Deutet die Zinsstruktur auf eine baldige Rezession hin?
Sehr verehrte Leserinnen und Leser,
in den USA läuft seit einiger Zeit eine hitzige Diskussion über die möglichen Auswirkungen einer sich abflachenden Zinsstrukturkurve. Das Abflachen und vor allem die Inversion dieser Kurve deuten in der Regel recht zuverlässig auf eine kommende Rezession hin. Entsprechend freuen sich die Bären wegen der jüngst negativen Entwicklung in den USA. Zu Recht?

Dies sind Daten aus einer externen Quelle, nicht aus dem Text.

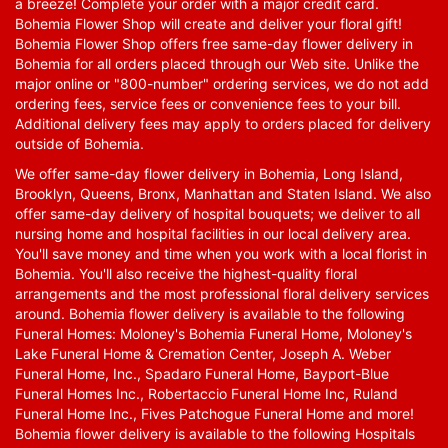
a breeze! Complete your order with a major credit card.
Bohemia Flower Shop will create and deliver your floral gift!
Bohemia Flower Shop offers free same-day flower delivery in
Bohemia for all orders placed through our Web site. Unlike the
major online or "800-number" ordering services, we do not add
ordering fees, service fees or convenience fees to your bill.
Additional delivery fees may apply to orders placed for delivery
outside of Bohemia.
We offer same-day flower delivery in Bohemia, Long Island,
Brooklyn, Queens, Bronx, Manhattan and Staten Island. We also
offer same-day delivery of hospital bouquets; we deliver to all
nursing home and hospital facilities in our local delivery area.
You'll save money and time when you work with a local florist in
Bohemia. You'll also receive the highest-quality floral
arrangements and the most professional floral delivery services
around. Bohemia flower delivery is available to the following
Funeral Homes: Moloney's Bohemia Funeral Home, Moloney's
Lake Funeral Home & Cremation Center, Joseph A. Weber
Funeral Home, Inc., Spadaro Funeral Home, Bayport-Blue
Funeral Homes Inc., Robertaccio Funeral Home Inc, Ruland
Funeral Home Inc., Fives Patchogue Funeral Home and more!
Bohemia flower delivery is available to the following Hospitals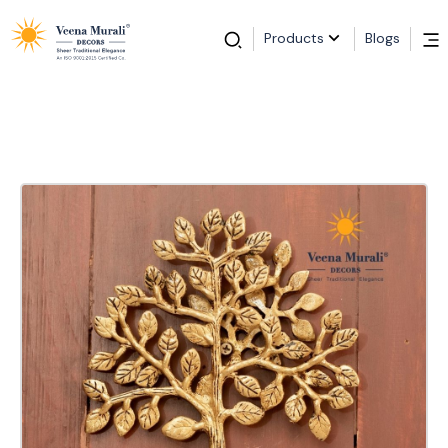
Products
Blogs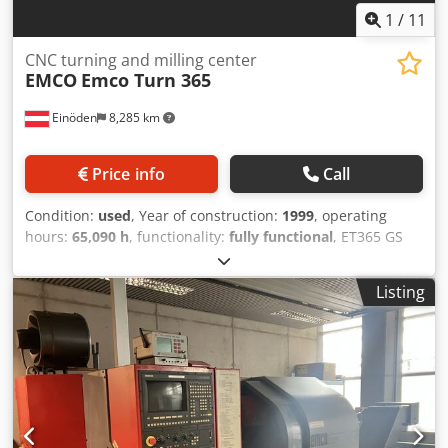
personal and competent advice.
1
/
11
CNC turning and milling center
EMCO
Emco Turn 365
Einöden
8,285 km
Price info
Call
Condition:
used
, Year of construction:
1999
, operating
hours:
65,090 h
, functionality:
fully functional
, ET365 GS
with bar feeder and chip conveyor The machine is fully
equipped - Collection tray - High-pressure pump - Control
Listing
cabinet air-conditioning unit - Kupa loader
Dcsdpoycvaqofx Aniek - The machine was purchased from
a running production operation and has been technically
inspected - Geometry measured and all settings adjusted -
Wearing parts replaced - All functions checked and
adjusted as required The machine is fully operational and
ready for immediate production The machine is available
immediately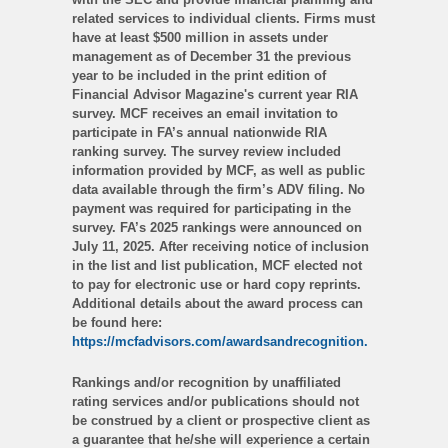
related services to individual clients. Firms must
have at least $500 million in assets under
management as of December 31 the previous
year to be included in the print edition of
Financial Advisor Magazine's current year RIA
survey. MCF receives an email invitation to
participate in FA’s annual nationwide RIA
ranking survey. The survey review included
information provided by MCF, as well as public
data available through the firm’s ADV filing. No
payment was required for participating in the
survey. FA’s 2025 rankings were announced on
July 11, 2025. After receiving notice of inclusion
in the list and list publication, MCF elected not
to pay for electronic use or hard copy reprints.
Additional details about the award process can
be found here:
https://mcfadvisors.com/awardsandrecognition.
Rankings and/or recognition by unaffiliated
rating services and/or publications should not
be construed by a client or prospective client as
a guarantee that he/she will experience a certain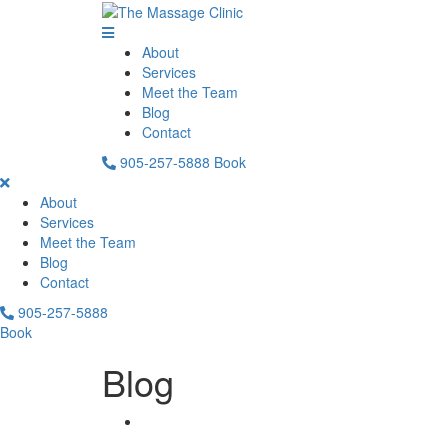
About
Services
Meet the Team
Blog
Contact
905-257-5888
Book
About
Services
Meet the Team
Blog
Contact
905-257-5888
Book
Blog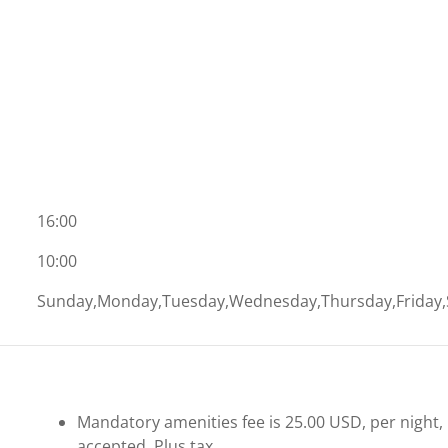
16:00
10:00
Sunday,Monday,Tuesday,Wednesday,Thursday,Friday,
Mandatory amenities fee is 25.00 USD, per night, pe
accepted. Plus tax.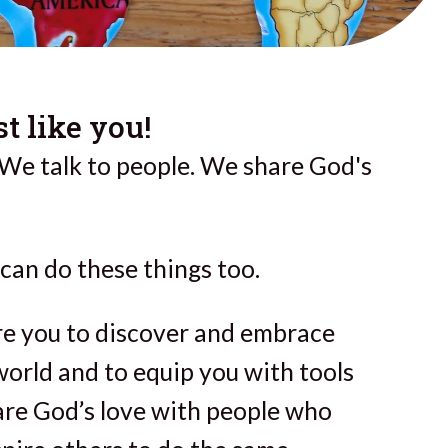
t like you!
 We talk to people. We share God's
can do these things too.
ire you to discover and embrace
world and to equip you with tools
are God’s love with people who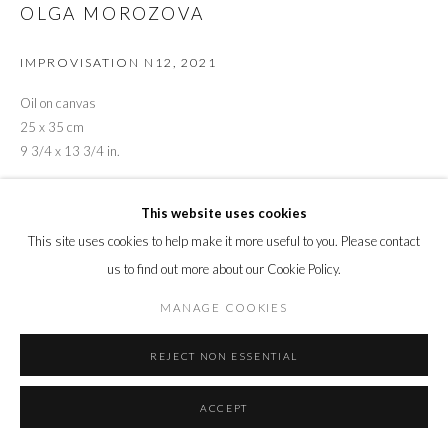
OLGA MOROZOVA
IMPROVISATION N12
,
2021
Oil on canvas
25 x 35 cm
9 3/4 x 13 3/4 in.
ENQUIRE
This website uses cookies
This site uses cookies to help make it more useful to you. Please contact
us to find out more about our Cookie Policy.
SHARE
MANAGE COOKIES
REJECT NON ESSENTIAL
ACCEPT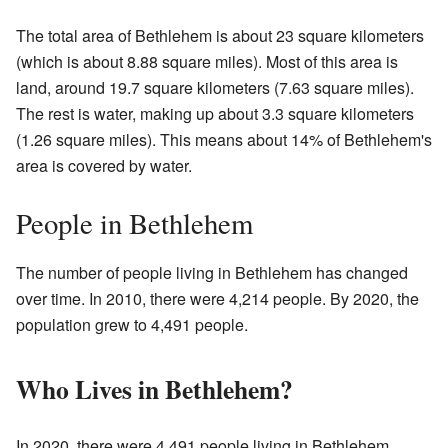
The total area of Bethlehem is about 23 square kilometers
(which is about 8.88 square miles). Most of this area is
land, around 19.7 square kilometers (7.63 square miles).
The rest is water, making up about 3.3 square kilometers
(1.26 square miles). This means about 14% of Bethlehem's
area is covered by water.
People in Bethlehem
The number of people living in Bethlehem has changed
over time. In 2010, there were 4,214 people. By 2020, the
population grew to 4,491 people.
Who Lives in Bethlehem?
In 2020, there were 4,491 people living in Bethlehem.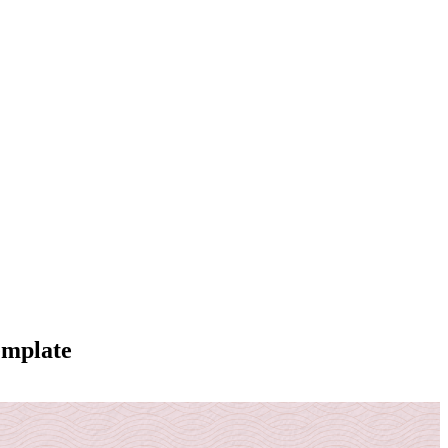
emplate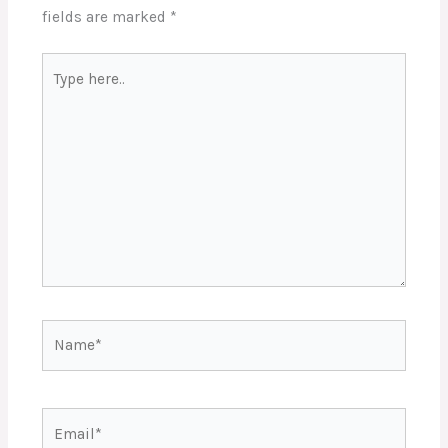
fields are marked
*
Type
here..
Name*
Email*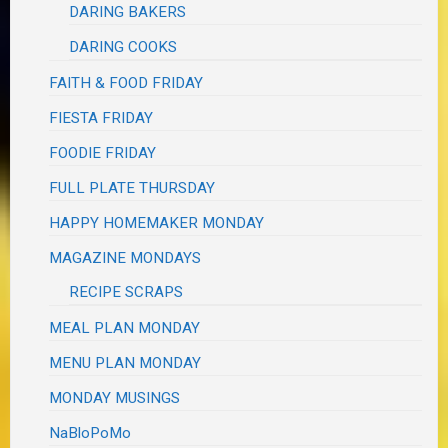
DARING BAKERS
DARING COOKS
FAITH & FOOD FRIDAY
FIESTA FRIDAY
FOODIE FRIDAY
FULL PLATE THURSDAY
HAPPY HOMEMAKER MONDAY
MAGAZINE MONDAYS
RECIPE SCRAPS
MEAL PLAN MONDAY
MENU PLAN MONDAY
MONDAY MUSINGS
NaBloPoMo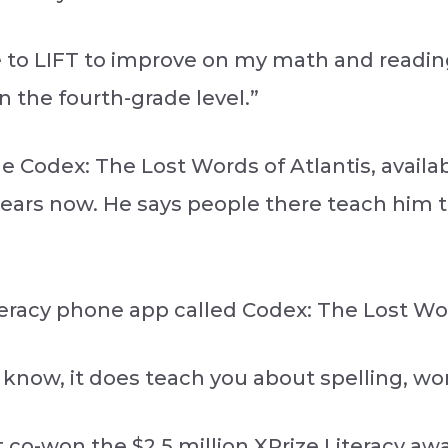
o LIFT to improve on my math and reading s
n the fourth-grade level.”
 Codex: The Lost Words of Atlantis, availab
r years now. He says people there teach him
eracy phone app called Codex: The Lost Wor
u know, it does teach you about spelling, wo
t co-won the $2.5 million XPrize Literacy aw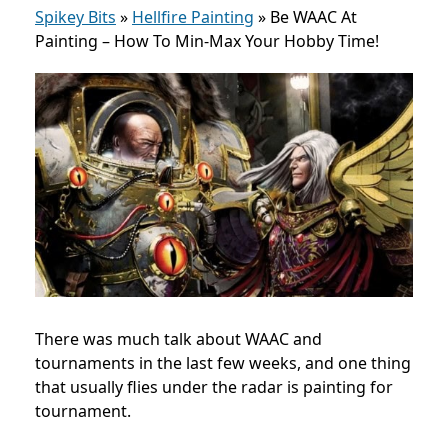
Spikey Bits
»
Hellfire Painting
»
Be WAAC At
Painting – How To Min-Max Your Hobby Time!
There was much talk about WAAC and
tournaments in the last few weeks, and one thing
that usually flies under the radar is painting for
tournament.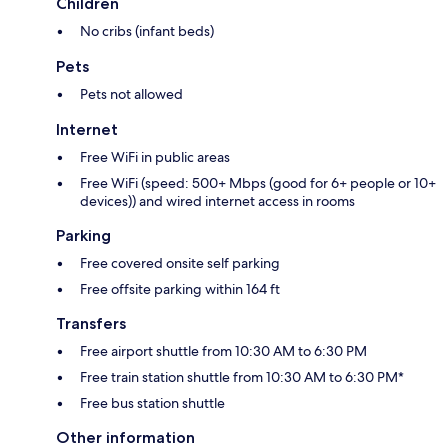
Children
No cribs (infant beds)
Pets
Pets not allowed
Internet
Free WiFi in public areas
Free WiFi (speed: 500+ Mbps (good for 6+ people or 10+
devices)) and wired internet access in rooms
Parking
Free covered onsite self parking
Free offsite parking within 164 ft
Transfers
Free airport shuttle from 10:30 AM to 6:30 PM
Free train station shuttle from 10:30 AM to 6:30 PM*
Free bus station shuttle
Other information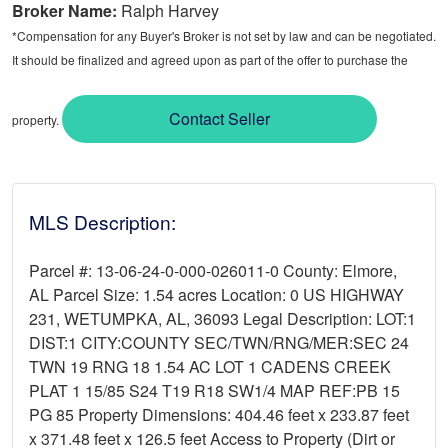
Broker Name:
Ralph Harvey
*Compensation for any Buyer's Broker is not set by law and can be negotiated.
It should be finalized and agreed upon as part of the offer to purchase the
Contact Seller
property.
MLS Description:
Parcel #: 13-06-24-0-000-026011-0 County: Elmore,
AL Parcel Size: 1.54 acres Location: 0 US HIGHWAY
231, WETUMPKA, AL, 36093 Legal Description: LOT:1
DIST:1 CITY:COUNTY SEC/TWN/RNG/MER:SEC 24
TWN 19 RNG 18 1.54 AC LOT 1 CADENS CREEK
PLAT 1 15/85 S24 T19 R18 SW1/4 MAP REF:PB 15
PG 85 Property Dimensions: 404.46 feet x 233.87 feet
x 371.48 feet x 126.5 feet Access to Property (Dirt or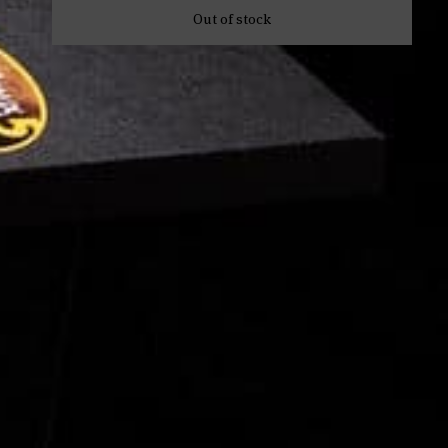
Out of stock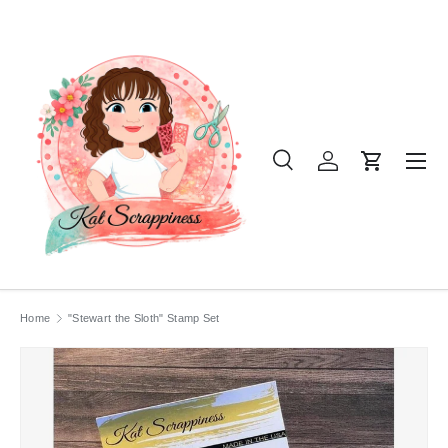
SKIP TO CONTENT
Menu
Search
Log in
Cart
Search
Product type
All
Home
"Stewart the Sloth" Stamp Set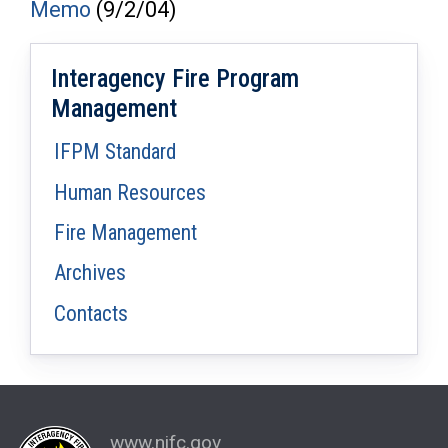
Memo
(9/2/04)
Interagency Fire Program
Management
IFPM Standard
Human Resources
Fire Management
Archives
Contacts
www.nifc.gov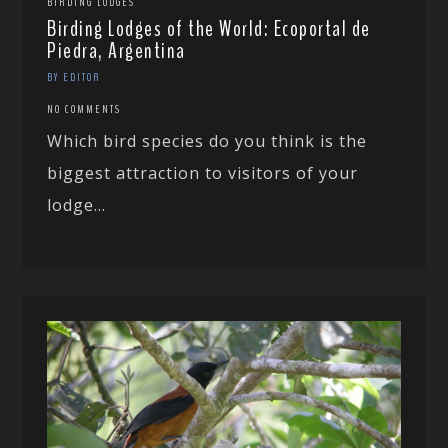
BIRDING LODGES
Birding Lodges of the World: Ecoportal de
Piedra, Argentina
BY EDITOR
NO COMMENTS
Which bird species do you think is the
biggest attraction to visitors of your
lodge...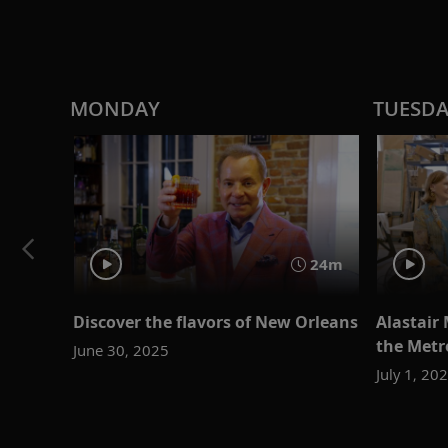
MONDAY
TUESD
24m
Discover the flavors of New Orleans
Alastair 
the Metr
June 30, 2025
July 1, 20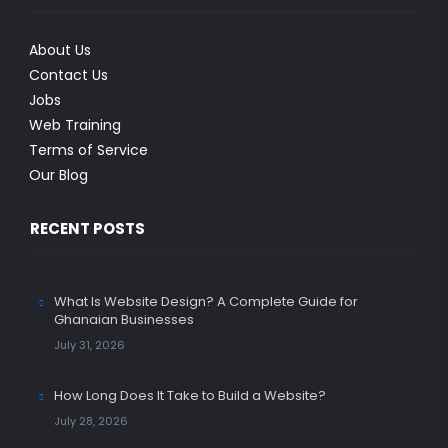
About Us
Contact Us
Jobs
Web Training
Terms of Service
Our Blog
RECENT POSTS
What Is Website Design? A Complete Guide for
Ghanaian Businesses
July 31, 2026
How Long Does It Take to Build a Website?
July 28, 2026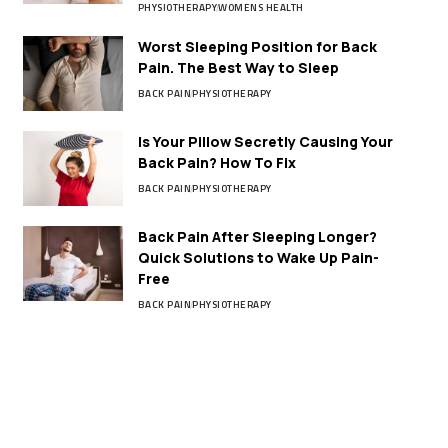
PHYSIOTHERAPY
WOMENS HEALTH
Worst Sleeping Position for Back
Pain. The Best Way to Sleep
BACK PAIN
PHYSIOTHERAPY
Is Your Pillow Secretly Causing Your
Back Pain? How To Fix
BACK PAIN
PHYSIOTHERAPY
Back Pain After Sleeping Longer?
Quick Solutions to Wake Up Pain-
Free
BACK PAIN
PHYSIOTHERAPY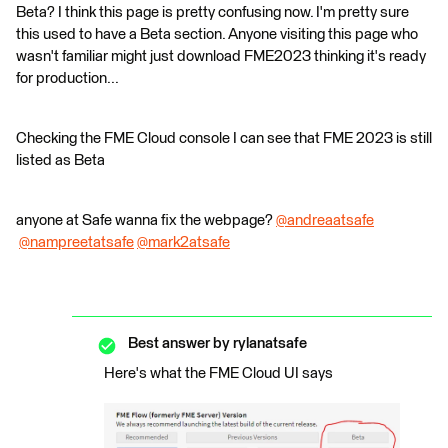
Beta? I think this page is pretty confusing now. I'm pretty sure
this used to have a Beta section. Anyone visiting this page who
wasn't familiar might just download FME2023 thinking it's ready
for production...
Checking the FME Cloud console I can see that FME 2023 is still
listed as Beta
anyone at Safe wanna fix the webpage?
@andreaatsafe
@nampreetatsafe
​
@mark2atsafe
​
Best answer by
rylanatsafe
Here's what the FME Cloud UI says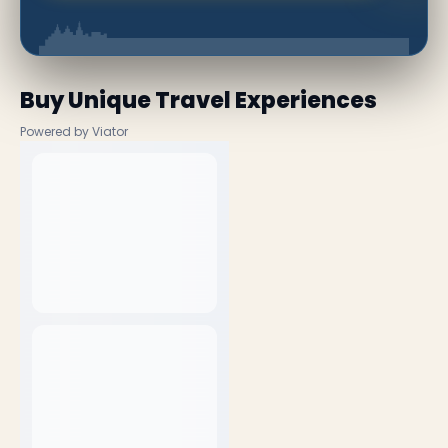
Buy Unique Travel Experiences
Powered by Viator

Auf die Änderung kommt es an
Bei der Zinsstruktur handelt es sich um das Verhältnis verschiedener Zinssätze zueinander. Normalerweise benutzt man dafür Zinsen für Staatsanleihen unterschiedlicher Laufzeiten, die in ein Diagramm eingetragen werden. Das Ergebnis ist eine Zinsstrukturkurve. Dabei handelt es sich aber stets nur um eine Momentaufnahme, weil sich die Anleihenkurse und damit die Renditen der Anleihen börsentäglich ändern.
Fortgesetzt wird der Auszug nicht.